The first thing to note is that the primal model has n + t + m + 1 constraints whilst the dual model has m + t constraints. As n, the number of units, is usually considerably larger than t + m, the number of inputs and outputs, it can be seen that the primal model will have many more constraints than the dual model. For linear programs in general the more constraints the more difficult a problem is to solve. Hence for this reason it is usual to solve the dual DEA model rather than the primal.
From the theory of linear programming it is known that the values of the dual variables as a result of solving a dual model are identical to the shadow prices in the primal model. The dual variables Lambda(j) are thus also the shadow prices related to the constraints limiting the efficiency of each unit to be no greater than 1. It is also known that where a constraint is binding, a shadow price will be positive normally and where the constraint is non-binding the shadow price will be zero. In the solution to the primal model therefore a binding constraint implies that the corresponding unit has an efficiency of 1 and there will be a positive shadow price or dual variable. Hence positive shadow prices in the primal, or positive values for the Lambda(j) ‘s in the dual, correspond to and identify the peer group for any inefficient unit.
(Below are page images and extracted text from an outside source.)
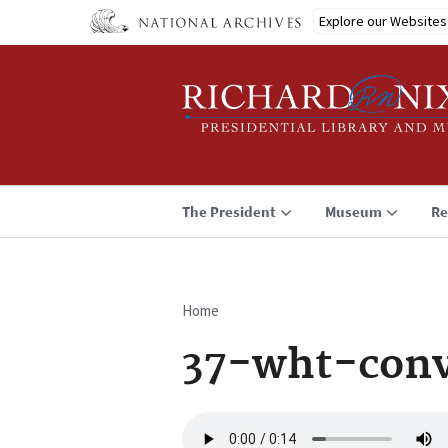
Skip
Explore our Websites
to
main
content
The President
Museum
Re
Home
Breadcrumb
37-wht-conv
Audio
file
DEA is a great technique but it has its limitations. You must understand that DEA is like a black box. Since the weights that are used in the effectiveness ratio of each record are different, trying to explain how and why each score was calculated is pointless. Usually we focus on the ranking of the records rather than on the actual values of the effectiveness scores. Also note that the existence of extremums can cause the scores to have very low values.
Have in mind that DEA uses linear combinations of the features to estimate the ratios. Thus if combining them linearly is not appropriate in our application, we must apply transformations on the features and make them possible to be linearly combined. Another drawback of this technique is that we have to solve as many linear programming problems as the number of records, something that requires a lot of computational resources. Another problem that DEA faces is that it does not work well with high dimensional data.
DEA is a novel approach to relative efficiency measurement where there are multiple incommensurate inputs and outputs. If a suitable set of measures can be defined DEA provides an efficiency measure not relying on the application of a common weighting of the inputs and outputs. Additionally the method identifies peer units and targets for inefficient units. A number of issues arising from the application of DEA have also been addressed.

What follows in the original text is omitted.